Thought Leadership

Glimmers of hope - Coping with stress and trauma of the past two years

March 2022

Clinal Psychologist, Dr Palesa Mahlangu defines stress as a state of mental or emotional strain and trauma as any stressful experience outside the normal human experience. She explains that the last two years with the Covid-19 pandemic have been traumatic to people across the globe. This included having to work from home and losing the demarcation between work and home as well as having to redefine personal spaces, along with children being at home and in a lot of cases just not having enough space. But the many aspects of the traumatic stress can be best understood in relation to how they impacted our basic physiological and psychological needs as outlined in Maslow’s Hierarchy of needs.

  • The Loss of income saw many people struggle with the basic need for food and having to rely on social grants which helped a lot but could never have been enough.
  • People’s sense of safety and security was greatly harmed by the constant threat of catching the virus along with job insecurity and uncertainty.
  • Our need for love and belonging was affected by the isolation and subliminal sense of rejection that came with quarantines, social distancing, not being able to embrace or even shake hands with others, or having food dropped at the gate. This also included the trauma of not being able to attend funerals or view the dead during burials with many people still wondering if the person they buried was indeed their loved one. This causes continued trauma known as intrusive recall and in many cases, people are suffering from regular nightmares due to the stress.  Alongside this was the trauma of suddenly being barred from our cultural, spiritual, and religious practices. This was devastating for a lot of people for whom church is a sanctuary.
  • The mass failure of business and job losses also impacted the higher order needs for self-esteem and self-actualisation as people had to rely on the charity of others and in a lot of cases lost the sense of their station in life and their role in families and communities.

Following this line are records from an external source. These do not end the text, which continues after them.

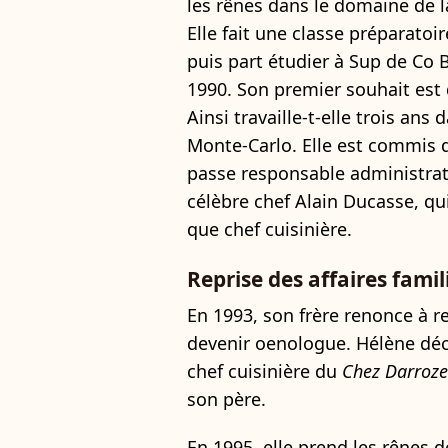
les rênes dans le domaine de l
Elle fait une classe préparat
puis part étudier à Sup de Co 
1990. Son premier souhait est d
Ainsi travaille-t-elle trois ans
Monte-Carlo. Elle est commis 
passe responsable administrativ
célèbre chef Alain Ducasse, qui
que chef cuisinière.
Reprise des affaires famil
En 1993, son frère renonce à r
devenir oenologue. Hélène déci
chef cuisinière du
Chez Darroze
son père.
En 1995, elle prend les rênes d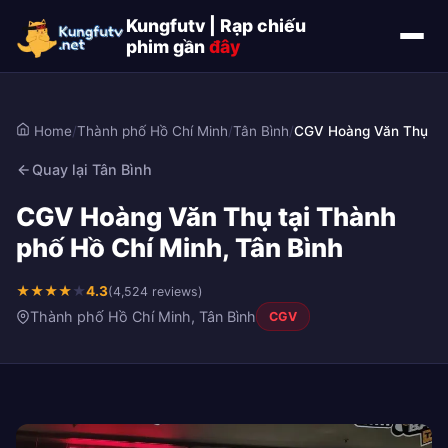
Kungfutv | Rạp chiếu
phim gần
đây
Home
/
Thành phố Hồ Chí Minh
/
Tân Bình
/
CGV Hoàng Văn Thụ
Quay lại Tân Bình
CGV Hoàng Văn Thụ tại Thành
phố Hồ Chí Minh, Tân Bình
★
★
★
★
★
4.3
(4,524 reviews)
Thành phố Hồ Chí Minh, Tân Bình
CGV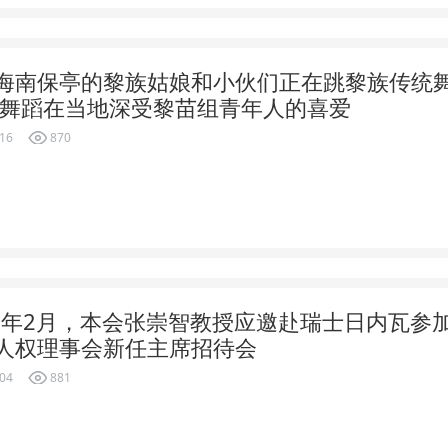
海南保亭的黎族姑娘和小伙们正在跳黎族传统
该舞蹈在当地深受黎苗组青年人的喜爱
-16
870
18年2月，本会张崇智教授应邀赴瑞士日内瓦参加
人权理事会新任主席招待会
-04
881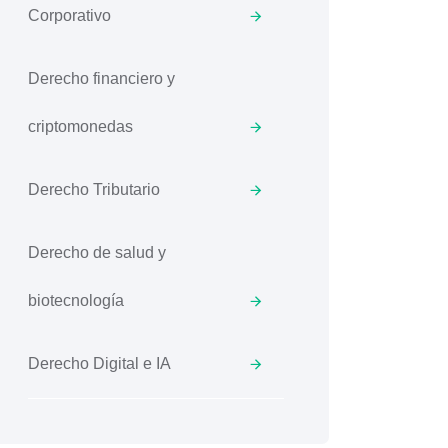
Corporativo
Derecho financiero y
criptomonedas
Derecho Tributario
Derecho de salud y
biotecnología
Derecho Digital e IA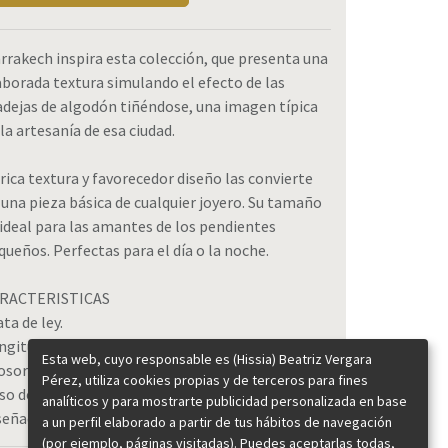
rrakech inspira esta colección, que presenta una
aborada textura simulando el efecto de las
dejas de algodón tiñéndose, una imagen típica
 la artesanía de esa ciudad.
 rica textura y favorecedor diseño las convierte
 una pieza básica de cualquier joyero. Su tamaño
 ideal para las amantes de los pendientes
queños. Perfectas para el día o la noche.
RACTERISTICAS
ta de ley.
ngitud: 2 cm.
Esta web, cuyo responsable es (Hissia) Beatriz Vergara
osor: 3 mm.
Pérez, utiliza cookies propias y de terceros para fines
so de cada pendiente: 2,5 gramos.
analíticos y para mostrarte publicidad personalizada en base
señadas y hechas a mano en España.
a un perfil elaborado a partir de tus hábitos de navegación
(por ejemplo, páginas visitadas). Puedes aceptarlas todas,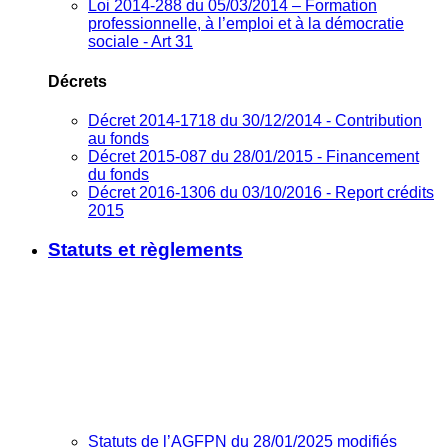
Loi 2014-288 du 05/03/2014 – Formation
professionnelle, à l’emploi et à la démocratie
sociale - Art 31
Décrets
Décret 2014-1718 du 30/12/2014 - Contribution
au fonds
Décret 2015-087 du 28/01/2015 - Financement
du fonds
Décret 2016-1306 du 03/10/2016 - Report crédits
2015
Statuts et règlements
Statuts de l’AGFPN du 28/01/2025 modifiés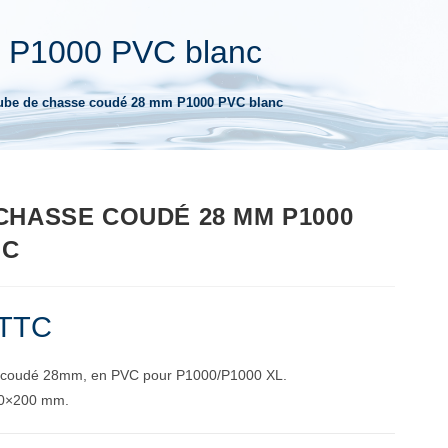
 P1000 PVC blanc
ube de chasse coudé 28 mm P1000 PVC blanc
CHASSE COUDÉ 28 MM P1000
NC
TTC
 coudé 28mm, en PVC pour P1000/P1000 XL.
20×200 mm.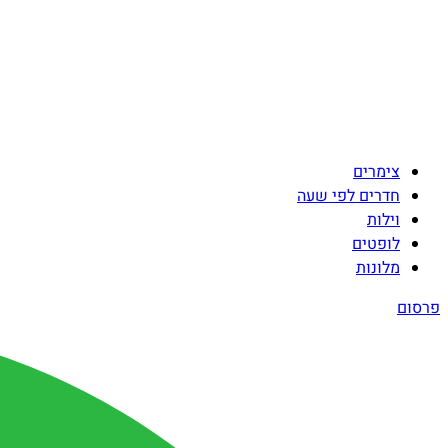
צימרים
חדרים לפי שעה
וילות
לופטים
מלונות
פרסום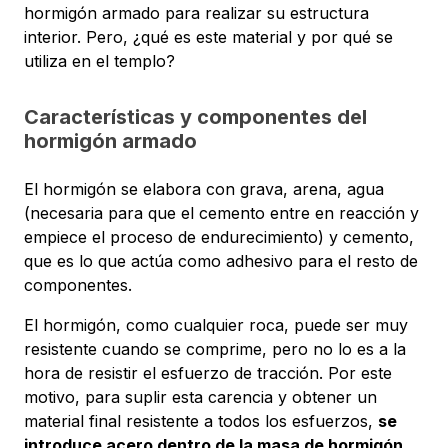
hormigón armado para realizar su estructura
interior. Pero, ¿qué es este material y por qué se
utiliza en el templo?
Características y componentes del
hormigón armado
El hormigón se elabora con grava, arena, agua
(necesaria para que el cemento entre en reacción y
empiece el proceso de endurecimiento) y cemento,
que es lo que actúa como adhesivo para el resto de
componentes.
El hormigón, como cualquier roca, puede ser muy
resistente cuando se comprime, pero no lo es a la
hora de resistir el esfuerzo de tracción. Por este
motivo, para suplir esta carencia y obtener un
material final resistente a todos los esfuerzos,
se
introduce acero dentro de la masa de hormigón,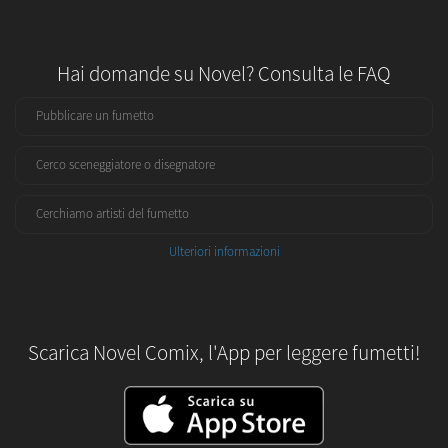
Hai domande su Novel? Consulta le FAQ
Pubblicare un fumetto
Cerco sceneggiatore o disegnatore
Cerchiamo artisti del fumetto
Ulteriori informazioni
Scarica Novel Comix, l'App per leggere fumetti!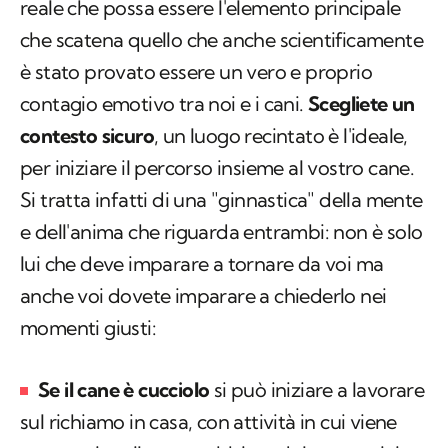
soprattutto dotatevi di uno stato di calma
reale che possa essere l'elemento principale
che scatena quello che anche scientificamente
è stato provato essere un vero e proprio
contagio emotivo tra noi e i cani.
Scegliete un
contesto sicuro
, un luogo recintato è l'ideale,
per iniziare il percorso insieme al vostro cane.
Si tratta infatti di una "ginnastica" della mente
e dell'anima che riguarda entrambi: non è solo
lui che deve imparare a tornare da voi ma
anche voi dovete imparare a chiederlo nei
momenti giusti:
Se il cane è cucciolo
si può iniziare a lavorare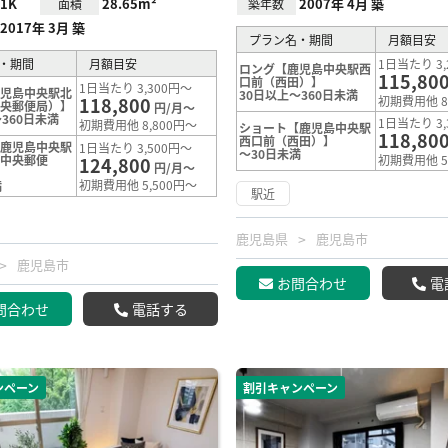
1K
28.65m²
2007年 4月 築
面積
築年数
2017年 3月 築
プラン名・期間
月額目安
・期間
月額目安
1日当たり 3,
ロング【鹿児島中央駅西
115,80
口前（西田）】
1日当たり 3,300円～
鹿児島中央駅北
30日以上～360日未満
118,800
初期費用他 8
中央郵便局）】
円/月～
360日未満
1日当たり 3,
初期費用他 8,800円～
ショート【鹿児島中央駅
118,80
西口前（西田）】
【鹿児島中央駅
1日当たり 3,500円～
～30日未満
島中央郵便
初期費用他 5
124,800
円/月～
初期費用他 5,500円～
満
駅近
鹿児島県
鹿児島市
鹿児島市
お問合わせ
電
問合わせ
電話する
ンペーン
割引キャンペーン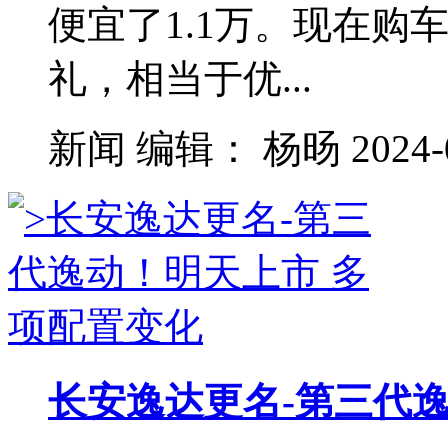
便宜了1.1万。现在购车可
礼，相当于优...
新闻
编辑：
杨旸
2024-
长安逸达更名-第三代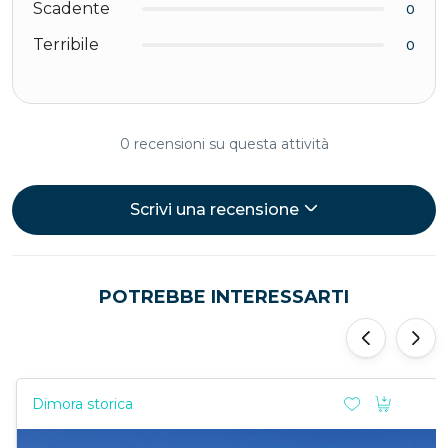
Scadente
0
Guerra Mondiale e ha permesso il prolungamento
Terribile
di Via Caracciolo fino a largo Sermoneta: prima
0
affacciava direttamente sul mare, oggi invece è
diventata una strada più interna.
0 recensioni su questa attività
Scrivi una recensione
POTREBBE INTERESSARTI
‹
›
Dimora storica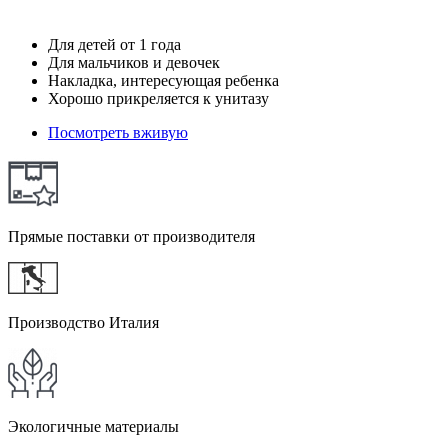
Для детей от 1 года
Для мальчиков и девочек
Накладка, интересующая ребенка
Хорошо прикреляется к унитазу
Посмотреть вживую
Прямые поставки от производителя
Производство Италия
Экологичные материалы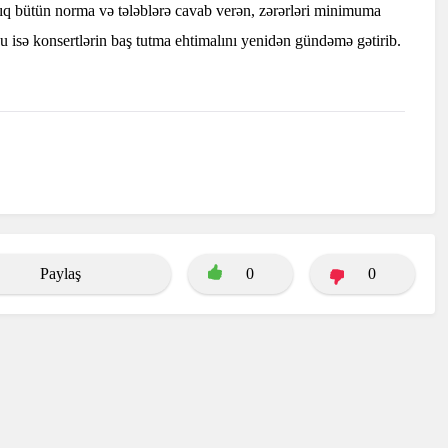
 artıq bütün norma və tələblərə cavab verən, zərərləri minimuma
 Bu isə konsertlərin baş tutma ehtimalını yenidən gündəmə gətirib.
Paylaş
0
0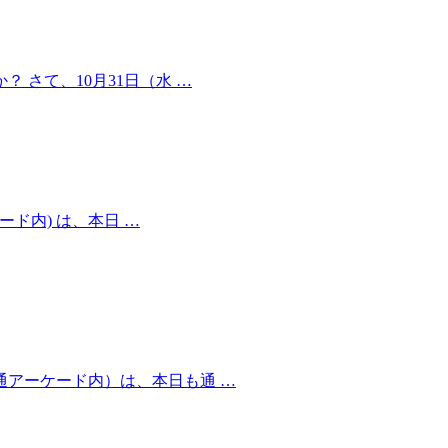
さて、10月31日（水 …
ド内) は、本日 …
通アーケード内）は、本日も通 …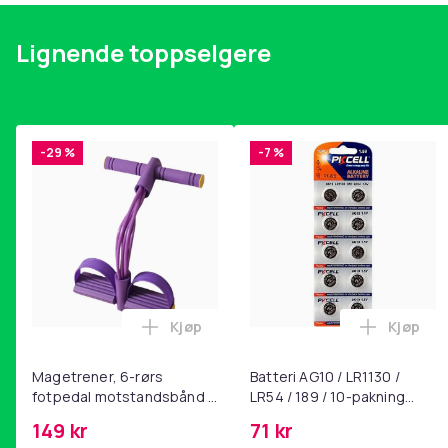
Lignende toppselgere
-29 %
-7 %
Kjøp
Kjøp
Legg Magetrener, 6-rørs fotpedal mot
Legg Bat
Magetrener, 6-rørs
Batteri AG10 / LR1130 /
fotpedal motstandsbånd -
LR54 / 189 / 10-pakning
mage- og kjernetrening,
PKcell
149 kr
71 kr
yoga og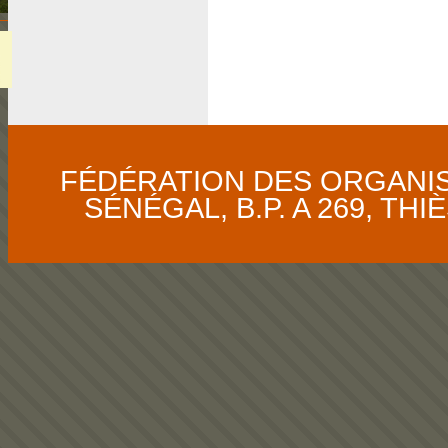
FÉDÉRATION DES ORGANI
SÉNÉGAL, B.P. A 269, THIÈS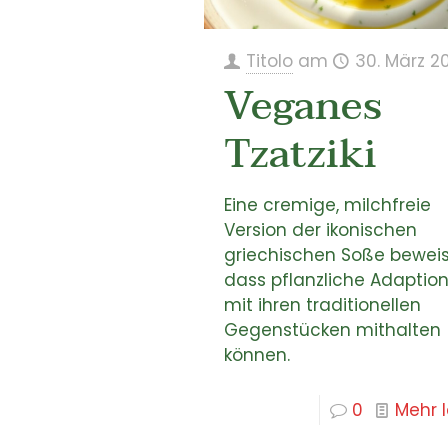
Titolo
am
30. März 2
Veganes
Tzatziki
Eine cremige, milchfreie
Version der ikonischen
griechischen Soße beweis
dass pflanzliche Adaptio
mit ihren traditionellen
Gegenstücken mithalten
können.
0
Mehr 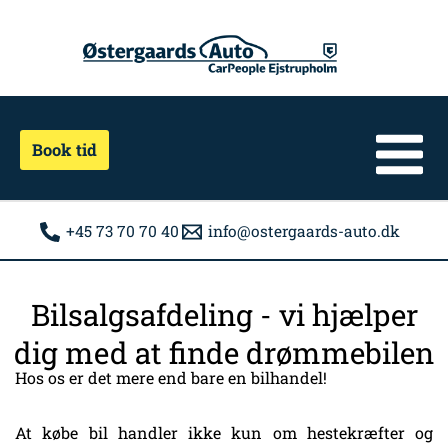
Gå
til
indholdet
Book tid
+45 73 70 70 40
info@ostergaards-auto.dk
Bilsalgsafdeling - vi hjælper
dig med at finde drømmebilen
Hos os er det mere end bare en bilhandel!
At købe bil handler ikke kun om hestekræfter og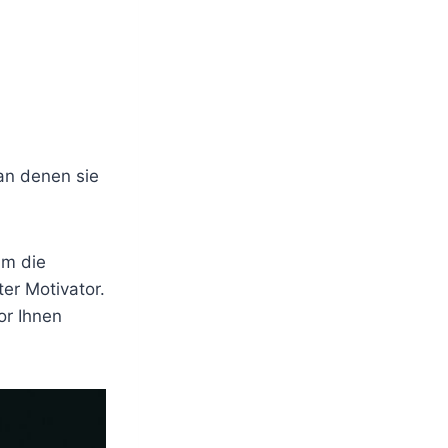
an denen sie
um die
ter Motivator.
or Ihnen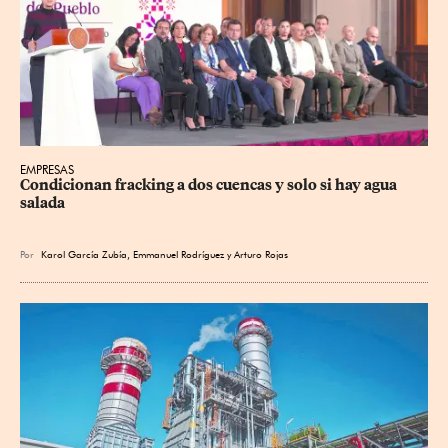
EMPRESAS
Condicionan fracking a dos cuencas y solo si hay agua 
salada
Por
Karol García Zubía
,
Emmanuel Rodríguez
y
Arturo Rojas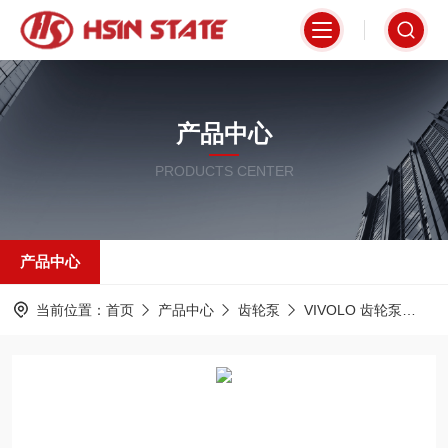
产品中心
PRODUCTS CENTER
产品中心
当前位置：
首页
产品中心
齿轮泵
VIVOLO 齿轮泵
X0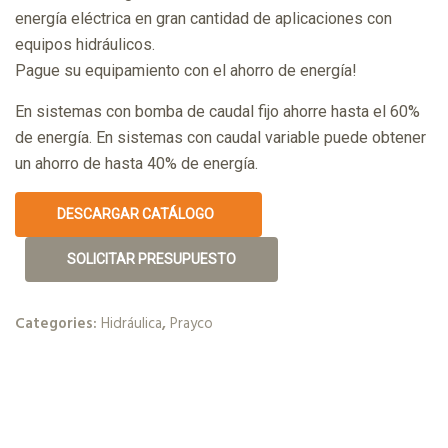
energía eléctrica en gran cantidad de aplicaciones con
equipos hidráulicos.
Pague su equipamiento con el ahorro de energía!
En sistemas con bomba de caudal fijo ahorre hasta el 60%
de energía. En sistemas con caudal variable puede obtener
un ahorro de hasta 40% de energía.
DESCARGAR CATÁLOGO
SOLICITAR PRESUPUESTO
Categories:
Hidráulica
,
Prayco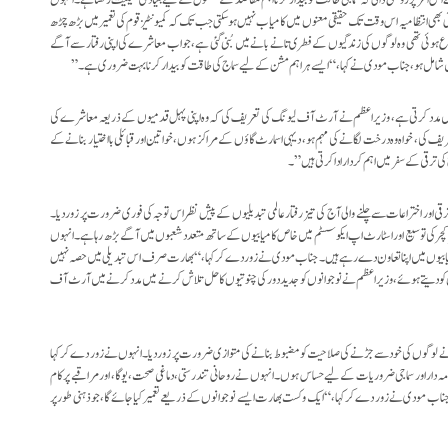
وئی بھی انتظامیہ اس وقت تک حقیقی معنوں میں کامیاب نہیں ہو سکتی جب تک کہ کمیونٹیز قوم کی تعمیر میں بڑھ چڑھ
روع ہوئی تھی وہ لوگوں کی زندگیوں کے فطری تانے بانے میں بُنی گئی ہے، جو اب معاشرے کی اپنی رفتار سے آگے
 شامل ہو، جناب مودی نے کہا، “ایسے ہر اہم مشن کے لیے سماج کی طاقت کو بیدار کرنا بہت ضروری ہے۔”
میں مدد کرتی ہے، وزیر اعظم نے آرٹ آف لیونگ کی تعریف کی کہ وہ اپنی پہل قدمیوں کے ذریعہ معاشرے کی
 کی، خواہ وہ درخت لگانے کی مہم ہو، دیہی اسمارٹ گاؤں کے مراکز ہوں، خواتین اور قبائلی بااختیار بنانے کے
 ترقی کے سفر میں اہم کردار ادا کرتی ہیں”۔
قی اور اختراعات سے چلنے والی آج کی تیز رفتار عالمی تبدیلیوں کے پیش نظر اس توجہ کی فوری ضرورت پر زور دیا۔
رکچر کی توسیع اور اسٹارٹ اپ ایکو سسٹم میں خاص کامیابیوں کے ساتھ متعدد شعبوں میں آگے بڑھ رہا ہے۔ انہوں
ی کامیابیوں میں اپنا تعاون دے رہے ہیں۔ جناب مودی نے زور دے کر کہا، “بھارت صرف اس تبدیلی میں حصہ نہیں
 کو دیتے ہوئے، وزیر اعظم نے نوجوانوں کو جدید دور کی چنوتیوں کا حل تلاش کرنے میں مدد کرنے میں آرٹ آف
 نے لوگوں کی خود سے جڑنے کی صلاحیت کو مضبوط بنانے کی متوازی ضرورت پر زور دیا۔ انہوں نے زور دے کر کہا
پر ذمہ دار اور سماجی ضروریات کے لیے حساس ہوں۔ انہوں نے روحانی تندرستی، دماغی صحت، یوگا، اور مراقبے پر کام
 جناب مودی نے زور دے کر کہا، “ایک وکست بھارت ایسے نوجوانوں کے ذریعے تعمیر کیا جائے گا، جو ذہنی طور پر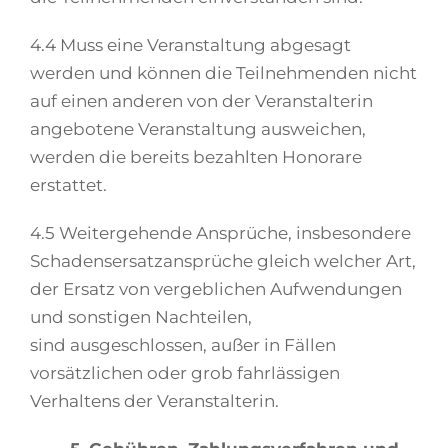
4.4 Muss eine Veranstaltung abgesagt
werden und können die Teilnehmenden nicht
auf einen anderen von der Veranstalterin
angebotene Veranstaltung ausweichen,
werden die bereits bezahlten Honorare
erstattet.
4.5 Weitergehende Ansprüche, insbesondere
Schadensersatzansprüche gleich welcher Art,
der Ersatz von vergeblichen Aufwendungen
und sonstigen Nachteilen,
sind ausgeschlossen, außer in Fällen
vorsätzlichen oder grob fahrlässigen
Verhaltens der Veranstalterin.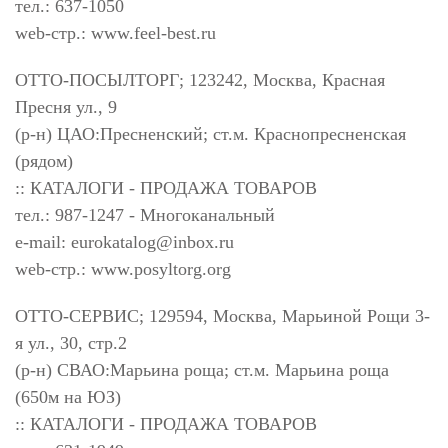
тел.: 637-1050
web-стр.: www.feel-best.ru
ОТТО-ПОСЫЛТОРГ; 123242, Москва, Красная
Пресня ул., 9
(р-н) ЦАО:Пресненский; ст.м. Краснопресненская
(рядом)
:: КАТАЛОГИ - ПРОДАЖА ТОВАРОВ
тел.: 987-1247 - Многоканальный
e-mail:
eurokatalog@inbox.ru
web-стр.: www.posyltorg.org
ОТТО-СЕРВИС; 129594, Москва, Марьиной Рощи 3-
я ул., 30, стр.2
(р-н) СВАО:Марьина роща; ст.м. Марьина роща
(650м на ЮЗ)
:: КАТАЛОГИ - ПРОДАЖА ТОВАРОВ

Dr Mahlangu emphasises the importance of all of us being sensitive to the traumatic stress that everybody around us may be struggling with at work, at home and in all other areas of interactions. Seeking professional help is critical. Regular feeling of being stressed or unhappy is not normal and it is best to speak with a trained professional who can provide an objective view and recommend ways to deal with the stress or trauma. Psychologists generally try to find natural remedies while Psychiatrist tend to focus more on medication. Both can and do prescribe medication, because a lot of mental health issues are either caused by chemical imbalances in brains that cause psychological stress or they induce the imbalance resulting in the stress.
She also recommends the following to help us all cope better:

  • Recognise that people need social support and constantly work at it. We should try as much as possible to regain social normalcy, even as we are still cautious about personal contacts.  Communing regularly in safe open places outside of the house where it is safe is very important.
  • Regular exposure to nature and the sun not only strengthens our immune system through providing Vitamin D, but the sun is a great psychological healer. When people are depressed they tend to move away from natural light and will often shut themselves off in a dark room with curtains drawn even during the day. So consciously moving to light can help in dealing with stress or depression.
  • Regular exercise also affects both body and mind. A regular brisk walk where it is safe, even in your own yard, for just 30 minutes, has great mental benefits. Those who are spiritual can try to brisk walk and pray at the same time which have a remarkable psychological impact
  • Remembering to eat healthy is also critical because we tend to gravitate to fat saturated and sugary food when we are not feeling well. Drinking water regularly to keep hydrated also has physical and mental health benefits.
  • Make effort to limit our exposure to negativity because positive thinking is also critical. We are surrounded with negativity in the news and social media. Taking a break from tv, social media and being with nature helps to limit our exposure to traumatic stress.
  • Keep gratitude journal, you can use an old notebook. I always encourage people to take a minute when going to bed to draw a vertical line in the centre of a page and then write everything that was a challenge during the day.  On the right, jot down all the blessing of the day, even something as simple as someone greeting you. When someone says “Sawubona”, they are saying that they see you, it is a recognition of your being and worth because they would not greet you if you were not worthy. That is why most people never bother to greet homeless people whom they see as dirty and not worthy of being greeted or acknowledged, which tends to create or worsen psychosis in homeless people who experience this daily.
  • Faith helps you to not feel alone because you get a sense of a higher being who is with you and in control, even if you are facing turmoil and uncertainty.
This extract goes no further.